Your goal –
Output exactly the lines spanning from the line containing "(Tubal-Kain er søn af Lemek i Det gamle" to the last line of the entries, inclusive.

[Collected data]
§
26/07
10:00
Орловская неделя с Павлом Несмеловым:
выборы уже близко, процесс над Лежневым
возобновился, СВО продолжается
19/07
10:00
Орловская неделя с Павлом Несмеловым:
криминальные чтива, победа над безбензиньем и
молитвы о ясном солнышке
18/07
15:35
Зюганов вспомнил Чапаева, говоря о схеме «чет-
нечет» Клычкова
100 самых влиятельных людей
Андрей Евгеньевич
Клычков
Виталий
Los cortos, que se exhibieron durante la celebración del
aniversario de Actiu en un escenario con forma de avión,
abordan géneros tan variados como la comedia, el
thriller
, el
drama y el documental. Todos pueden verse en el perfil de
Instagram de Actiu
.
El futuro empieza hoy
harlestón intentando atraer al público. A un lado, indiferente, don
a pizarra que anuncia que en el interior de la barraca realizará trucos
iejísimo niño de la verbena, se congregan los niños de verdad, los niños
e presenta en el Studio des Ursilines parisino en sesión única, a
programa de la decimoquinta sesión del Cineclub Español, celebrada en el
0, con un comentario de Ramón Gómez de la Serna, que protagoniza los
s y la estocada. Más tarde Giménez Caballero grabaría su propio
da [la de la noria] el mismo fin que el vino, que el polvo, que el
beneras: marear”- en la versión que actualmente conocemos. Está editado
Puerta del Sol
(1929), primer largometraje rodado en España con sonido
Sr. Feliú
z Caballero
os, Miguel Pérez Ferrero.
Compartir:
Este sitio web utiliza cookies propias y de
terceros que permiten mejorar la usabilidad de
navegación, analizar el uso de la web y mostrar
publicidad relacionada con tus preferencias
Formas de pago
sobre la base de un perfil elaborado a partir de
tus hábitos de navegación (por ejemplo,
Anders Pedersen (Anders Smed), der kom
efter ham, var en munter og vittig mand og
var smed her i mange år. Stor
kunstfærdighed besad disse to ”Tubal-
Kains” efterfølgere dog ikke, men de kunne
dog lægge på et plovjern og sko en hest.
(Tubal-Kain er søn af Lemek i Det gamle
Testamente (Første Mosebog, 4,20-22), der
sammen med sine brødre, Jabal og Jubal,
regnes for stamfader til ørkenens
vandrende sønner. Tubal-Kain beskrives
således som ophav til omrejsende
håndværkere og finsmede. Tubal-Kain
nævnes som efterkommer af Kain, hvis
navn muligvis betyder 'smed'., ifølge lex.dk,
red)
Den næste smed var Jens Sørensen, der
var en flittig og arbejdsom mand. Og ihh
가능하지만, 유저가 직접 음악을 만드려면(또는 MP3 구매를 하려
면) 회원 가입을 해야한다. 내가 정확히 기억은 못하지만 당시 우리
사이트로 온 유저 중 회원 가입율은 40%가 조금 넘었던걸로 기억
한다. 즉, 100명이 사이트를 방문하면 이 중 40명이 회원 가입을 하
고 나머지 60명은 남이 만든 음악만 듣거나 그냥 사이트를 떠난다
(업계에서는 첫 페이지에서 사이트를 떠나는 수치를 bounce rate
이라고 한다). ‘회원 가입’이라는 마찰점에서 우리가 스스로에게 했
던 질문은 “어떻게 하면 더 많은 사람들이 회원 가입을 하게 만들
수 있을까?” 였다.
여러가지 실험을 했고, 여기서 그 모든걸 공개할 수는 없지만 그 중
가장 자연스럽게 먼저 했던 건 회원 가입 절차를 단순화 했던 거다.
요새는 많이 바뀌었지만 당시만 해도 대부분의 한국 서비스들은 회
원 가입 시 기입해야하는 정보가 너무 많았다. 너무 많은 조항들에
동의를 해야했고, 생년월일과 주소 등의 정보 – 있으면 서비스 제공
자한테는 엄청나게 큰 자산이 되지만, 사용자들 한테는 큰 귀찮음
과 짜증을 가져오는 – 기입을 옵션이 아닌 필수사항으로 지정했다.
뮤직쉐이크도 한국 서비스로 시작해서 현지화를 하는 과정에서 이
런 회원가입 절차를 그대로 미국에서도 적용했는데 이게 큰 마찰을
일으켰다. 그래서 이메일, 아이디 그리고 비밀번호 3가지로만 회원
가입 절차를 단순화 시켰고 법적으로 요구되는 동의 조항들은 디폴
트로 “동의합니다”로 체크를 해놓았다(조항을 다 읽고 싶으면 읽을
§
Result below –
(Tubal-Kain er søn af Lemek i Det gamle
Testamente (Første Mosebog, 4,20-22), der
sammen med sine brødre, Jabal og Jubal,
regnes for stamfader til ørkenens
vandrende sønner. Tubal-Kain beskrives
således som ophav til omrejsende
håndværkere og finsmede. Tubal-Kain
nævnes som efterkommer af Kain, hvis
navn muligvis betyder 'smed'., ifølge lex.dk,
red)
Den næste smed var Jens Sørensen, der
var en flittig og arbejdsom mand. Og ihh
가능하지만, 유저가 직접 음악을 만드려면(또는 MP3 구매를 하려
면) 회원 가입을 해야한다. 내가 정확히 기억은 못하지만 당시 우리
사이트로 온 유저 중 회원 가입율은 40%가 조금 넘었던걸로 기억
한다. 즉, 100명이 사이트를 방문하면 이 중 40명이 회원 가입을 하
고 나머지 60명은 남이 만든 음악만 듣거나 그냥 사이트를 떠난다
(업계에서는 첫 페이지에서 사이트를 떠나는 수치를 bounce rate
이라고 한다). ‘회원 가입’이라는 마찰점에서 우리가 스스로에게 했
던 질문은 “어떻게 하면 더 많은 사람들이 회원 가입을 하게 만들
수 있을까?” 였다.
여러가지 실험을 했고, 여기서 그 모든걸 공개할 수는 없지만 그 중
가장 자연스럽게 먼저 했던 건 회원 가입 절차를 단순화 했던 거다.
요새는 많이 바뀌었지만 당시만 해도 대부분의 한국 서비스들은 회
원 가입 시 기입해야하는 정보가 너무 많았다. 너무 많은 조항들에
동의를 해야했고, 생년월일과 주소 등의 정보 – 있으면 서비스 제공
자한테는 엄청나게 큰 자산이 되지만, 사용자들 한테는 큰 귀찮음
과 짜증을 가져오는 – 기입을 옵션이 아닌 필수사항으로 지정했다.
뮤직쉐이크도 한국 서비스로 시작해서 현지화를 하는 과정에서 이
런 회원가입 절차를 그대로 미국에서도 적용했는데 이게 큰 마찰을
일으켰다. 그래서 이메일, 아이디 그리고 비밀번호 3가지로만 회원
가입 절차를 단순화 시켰고 법적으로 요구되는 동의 조항들은 디폴
트로 “동의합니다”로 체크를 해놓았다(조항을 다 읽고 싶으면 읽을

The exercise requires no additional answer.